A barrier dropped away in front of them, exposing an open area, more brightly illuminated—a chamber, with dancing fire at one end, a chamber full of Klathron.
They were all angles and jointed limbs, and they were black as coal, and moved quickly and skittishly, and were hard to track. There was a humming in chorus, which Mozy realized was the Talenki, composing a greeting; but something about it felt odd, it was a very tentative song, the Talenki were uncertain about their welcome here. (Didn't they invite you?) she whispered, as though afraid that the Klathron even now might hear. No one answered. The song grew slowly, hesitantly.
A pair of smallish Klathron "crabs" darted sideways and then toward the Talenki. They muttered with low, throaty voices, husky and hollow—evidently trying to communicate something. Their behavior was agitated and restless, but the Talenki judged it to be a welcoming, coaxing behavior. They flowed forward, their song shifting to a lighter, more melodious tune. Listen to the Klathron song, feel it, find its raspy rhythm. What do they feel, what do they mean? What is real, what illusion?
Talenki and Klathron faced. Song and rattle and uncertainty filled the room. The Talenki song quieted; the rattle of the Klathron died down. There was silence.
And suddenly chaos. As though at a signal, Klathron screeched and swarmed across the chamber, and erupted from the walls, limbs waving and snapping. The air was filled with dark, angular arms and legs flying, and claws striking at the eyes.
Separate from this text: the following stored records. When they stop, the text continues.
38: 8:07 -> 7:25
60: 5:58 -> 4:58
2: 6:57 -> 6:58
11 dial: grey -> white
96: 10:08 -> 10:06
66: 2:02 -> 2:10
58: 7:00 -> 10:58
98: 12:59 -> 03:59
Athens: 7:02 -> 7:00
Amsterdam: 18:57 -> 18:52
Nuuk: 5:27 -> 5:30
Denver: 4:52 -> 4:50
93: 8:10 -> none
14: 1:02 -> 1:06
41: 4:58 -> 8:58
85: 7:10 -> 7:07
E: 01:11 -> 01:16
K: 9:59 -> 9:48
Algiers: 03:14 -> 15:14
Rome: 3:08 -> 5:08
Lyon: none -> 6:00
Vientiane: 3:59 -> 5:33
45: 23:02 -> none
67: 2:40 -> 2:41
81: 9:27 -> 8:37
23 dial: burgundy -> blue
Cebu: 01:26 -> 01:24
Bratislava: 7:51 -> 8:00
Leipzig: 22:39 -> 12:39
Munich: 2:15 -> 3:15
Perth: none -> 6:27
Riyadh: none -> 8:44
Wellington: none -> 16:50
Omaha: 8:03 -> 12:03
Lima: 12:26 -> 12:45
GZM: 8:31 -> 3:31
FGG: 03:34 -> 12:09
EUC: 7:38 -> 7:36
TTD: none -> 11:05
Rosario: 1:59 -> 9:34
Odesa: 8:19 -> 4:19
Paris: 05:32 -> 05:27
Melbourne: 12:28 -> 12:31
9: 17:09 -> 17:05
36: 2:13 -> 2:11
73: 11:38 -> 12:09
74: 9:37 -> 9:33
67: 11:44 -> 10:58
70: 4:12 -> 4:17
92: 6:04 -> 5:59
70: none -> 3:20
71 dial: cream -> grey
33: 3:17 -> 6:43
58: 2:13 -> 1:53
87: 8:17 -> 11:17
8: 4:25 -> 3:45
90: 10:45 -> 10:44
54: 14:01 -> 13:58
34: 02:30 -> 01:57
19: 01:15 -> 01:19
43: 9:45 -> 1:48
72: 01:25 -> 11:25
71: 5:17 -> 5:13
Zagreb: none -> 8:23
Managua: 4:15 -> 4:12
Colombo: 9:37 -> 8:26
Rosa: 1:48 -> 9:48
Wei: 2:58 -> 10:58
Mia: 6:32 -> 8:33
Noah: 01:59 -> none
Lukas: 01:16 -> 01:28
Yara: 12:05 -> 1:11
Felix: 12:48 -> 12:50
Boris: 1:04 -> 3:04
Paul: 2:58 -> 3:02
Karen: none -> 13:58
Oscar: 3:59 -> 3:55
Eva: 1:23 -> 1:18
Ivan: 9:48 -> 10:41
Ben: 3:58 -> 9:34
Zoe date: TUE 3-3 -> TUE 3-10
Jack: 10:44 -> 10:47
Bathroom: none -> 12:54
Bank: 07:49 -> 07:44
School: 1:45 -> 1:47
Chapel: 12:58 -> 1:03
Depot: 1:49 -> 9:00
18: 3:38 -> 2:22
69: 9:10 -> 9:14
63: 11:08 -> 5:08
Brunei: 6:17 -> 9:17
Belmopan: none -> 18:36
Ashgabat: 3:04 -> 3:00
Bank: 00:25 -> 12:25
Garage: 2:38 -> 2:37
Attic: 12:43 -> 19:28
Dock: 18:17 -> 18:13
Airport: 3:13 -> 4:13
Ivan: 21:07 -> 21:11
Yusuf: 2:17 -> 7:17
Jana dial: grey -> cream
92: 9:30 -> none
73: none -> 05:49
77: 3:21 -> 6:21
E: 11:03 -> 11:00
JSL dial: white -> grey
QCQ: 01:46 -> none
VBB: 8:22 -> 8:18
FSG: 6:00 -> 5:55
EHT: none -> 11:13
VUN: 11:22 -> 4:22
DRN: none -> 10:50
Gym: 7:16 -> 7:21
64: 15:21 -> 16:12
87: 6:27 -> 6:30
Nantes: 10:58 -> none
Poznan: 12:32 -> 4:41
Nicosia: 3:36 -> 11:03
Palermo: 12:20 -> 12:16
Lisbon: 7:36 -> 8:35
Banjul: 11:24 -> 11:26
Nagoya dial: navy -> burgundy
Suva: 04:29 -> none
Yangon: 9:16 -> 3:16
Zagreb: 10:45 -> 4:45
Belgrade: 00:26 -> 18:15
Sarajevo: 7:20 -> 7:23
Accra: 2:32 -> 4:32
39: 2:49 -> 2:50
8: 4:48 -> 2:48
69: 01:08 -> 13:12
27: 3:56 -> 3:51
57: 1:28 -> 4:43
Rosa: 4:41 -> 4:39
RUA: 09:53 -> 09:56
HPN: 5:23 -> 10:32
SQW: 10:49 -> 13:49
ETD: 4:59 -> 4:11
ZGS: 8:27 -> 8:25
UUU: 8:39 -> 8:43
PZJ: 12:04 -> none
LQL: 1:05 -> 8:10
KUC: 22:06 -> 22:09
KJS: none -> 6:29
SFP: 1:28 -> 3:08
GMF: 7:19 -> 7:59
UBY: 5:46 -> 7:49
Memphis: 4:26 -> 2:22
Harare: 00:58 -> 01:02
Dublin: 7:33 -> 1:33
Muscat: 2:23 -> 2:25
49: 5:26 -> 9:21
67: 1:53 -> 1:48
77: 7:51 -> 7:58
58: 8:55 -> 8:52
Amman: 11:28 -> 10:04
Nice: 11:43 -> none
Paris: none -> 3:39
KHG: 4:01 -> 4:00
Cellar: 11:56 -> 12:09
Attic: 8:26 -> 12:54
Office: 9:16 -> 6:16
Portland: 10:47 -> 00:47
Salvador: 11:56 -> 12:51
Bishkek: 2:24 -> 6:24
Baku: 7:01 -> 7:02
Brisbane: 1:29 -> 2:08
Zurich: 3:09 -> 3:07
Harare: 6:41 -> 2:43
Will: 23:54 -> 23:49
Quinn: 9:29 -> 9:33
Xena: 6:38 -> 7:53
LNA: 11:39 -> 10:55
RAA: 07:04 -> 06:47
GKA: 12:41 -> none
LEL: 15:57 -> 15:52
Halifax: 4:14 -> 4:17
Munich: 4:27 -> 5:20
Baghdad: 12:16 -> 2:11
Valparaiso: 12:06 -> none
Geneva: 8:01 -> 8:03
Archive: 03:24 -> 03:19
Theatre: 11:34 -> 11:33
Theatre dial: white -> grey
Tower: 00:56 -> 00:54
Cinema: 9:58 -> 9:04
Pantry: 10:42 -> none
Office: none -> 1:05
The view began to quake and shimmer. It was impossible to tell what was happening. Mozy heard screams of pain—Talenki pain—and felt the slashing of flesh and burning acid spurting into wounds. Something black and hard struck at the eyes that were seeing, and there was a flash of agony as all went dark, and then images streamed in from other eyes, but everywhere it was the same—everywhere massacre. The Talenki didn't know how to fight. Did they at least know how to run?
The answer came in a jumbling of the vision. Talenki were blinking in and out of existence about her, and even the chamber was flickering; the watcher was himself dodging in and out of the continuum. The Klathron, enraged, struck harder and faster than ever. For a time, it looked as though escape would be possible. Talenki flickered out of reach of the claws, in and out of walls. But the hope was an illusion. Something in the bedrock—perhaps the bewildering maze, perhaps another force—thwarted their efforts. Always they found themselves back in the Klathron chamber, set upon in an instant by clouds of flashing fangs and rock-ripping arms. Escape was possible for an instant, and then another instant; but beyond each instant was that terrifying moment of vulnerability, and pain.
The imagery dissolved in a haze of fear and a mist of blood, and behind it all the terrified cries of the Talenki still in their asteroid, watching through a link that was being chewed and whittled to pieces . . . all slowly dissolving, until the only thing left was the mourning wail of the Talenki in space reliving the death throes of their murdered siblings.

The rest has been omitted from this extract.